A solar eclipse was always a bad omen in traditional China, but New Year’s Day was the worst time for one to occur. On 14 February 1953, the first day of the lunar calendar, the moon partially blocked the sun, casting a dark shadow over the earth. Less than three weeks later Stalin died. In China flags stood at half-mast, with strips of black cloth flying on top. Public buildings in the capital were draped with black. At the Soviet embassy, the queue of mourners was four deep and so long that some streets had to be temporarily closed to traffic. People wore black armbands distributed by party activists standing on street corners. Further towards Tiananmen Square, in front of the entrance of the Forbidden City, a huge red platform was piled high with artificial wreaths and paper flowers. A portrait of Stalin towered above it. Loudspeakers alternated between funeral music and instructions to the crowd on how to behave. ‘Don’t sing – don’t laugh – don’t walk aimlessly – don’t shout – keep order – behave as you were instructed in the newspaper.’ The crowd was silent.
1

The Chairman bowed before the portrait and laid a wreath. But he did not give a speech. For the previous thirty years he had followed Stalin’s advice, sometimes willingly, sometimes grudgingly. Even in the midst of civil war, as his troops were gaining the upper hand, he continued to look to Moscow for advice and guidance. He was a faithful follower of Stalin and took pains to prove his loyalty by declaring that China would ‘lean to one side’ in 1949. After liberation the flow of telegrams between Beijing and Moscow increased even further, as the Chairman requested Stalin’s advice on seemingly every matter. 

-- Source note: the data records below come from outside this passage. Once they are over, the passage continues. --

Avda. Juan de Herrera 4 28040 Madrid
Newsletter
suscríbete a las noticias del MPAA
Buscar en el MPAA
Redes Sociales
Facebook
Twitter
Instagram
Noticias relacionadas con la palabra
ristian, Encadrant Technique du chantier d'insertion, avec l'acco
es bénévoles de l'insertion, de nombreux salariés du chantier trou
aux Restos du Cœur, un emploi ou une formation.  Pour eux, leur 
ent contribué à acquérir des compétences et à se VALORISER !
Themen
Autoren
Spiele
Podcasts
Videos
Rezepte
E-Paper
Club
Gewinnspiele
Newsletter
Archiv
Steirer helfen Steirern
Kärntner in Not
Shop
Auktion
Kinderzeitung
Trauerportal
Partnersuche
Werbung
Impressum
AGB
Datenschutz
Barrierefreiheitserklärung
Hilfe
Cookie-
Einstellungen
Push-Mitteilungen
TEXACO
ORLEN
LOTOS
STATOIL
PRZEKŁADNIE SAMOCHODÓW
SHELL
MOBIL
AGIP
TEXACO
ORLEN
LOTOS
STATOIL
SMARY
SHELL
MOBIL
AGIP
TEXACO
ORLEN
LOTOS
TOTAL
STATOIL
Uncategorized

Mao was a loyal student of Stalin, but even so the relationship had never been an easy one. Mao held many grudges against his mentor, who had humiliated him in Moscow only three years earlier. And he deeply resented the presence of Soviet troops in Manchuria. But most of all Mao wanted to be more Stalinist than Stalin would allow. In November 1947 the Chairman had written to Moscow to explain that he intended to eliminate all rival political parties: ‘In the period of the final victory of the Chinese revolution – as was the case in the USSR and Yugoslavia – all political parties except the CCP will have to withdraw from the political scene.’ But Stalin disagreed, telling him that the opposition parties in China would have to be included as part of a New Democracy for many years to come. ‘After the victory,’ Stalin explained, ‘the Chinese government will be a national revolutionary and democratic government, rather than a Communist one.’ Mao demurred, maintaining the pretence of democracy even as he set out to build a totalitarian state. Then, in February 1950, Stalin urged the Chairman to pursue a milder approach to land distribution, sparing the rich peasants who could help the country recover after years of warfare. A few months later Mao published a Land Reform Law which promised a less divisive policy even as violence tore the countryside apart. And in 1952, only months before he was felled by a stroke, Stalin had whittled down funding for China’s first Five-Year Plan, warning the Chinese leadership that they were requesting too much, too soon.
2

Stalin’s death was Mao’s liberation. The Chairman was at last free from the restraining influence of Moscow. No longer were there any major constraints on his political vision. Of course, he continued to submit his views to the Kremlin, as telegraph wires continued to hum between the two red capitals, but no Soviet leader commanded as much respect as Mao, who had brought a second October Revolution to a quarter of the world, and fought the United States to a standstill during the Korean War. Soon the Chairman began to distance himself from the Soviet leadership.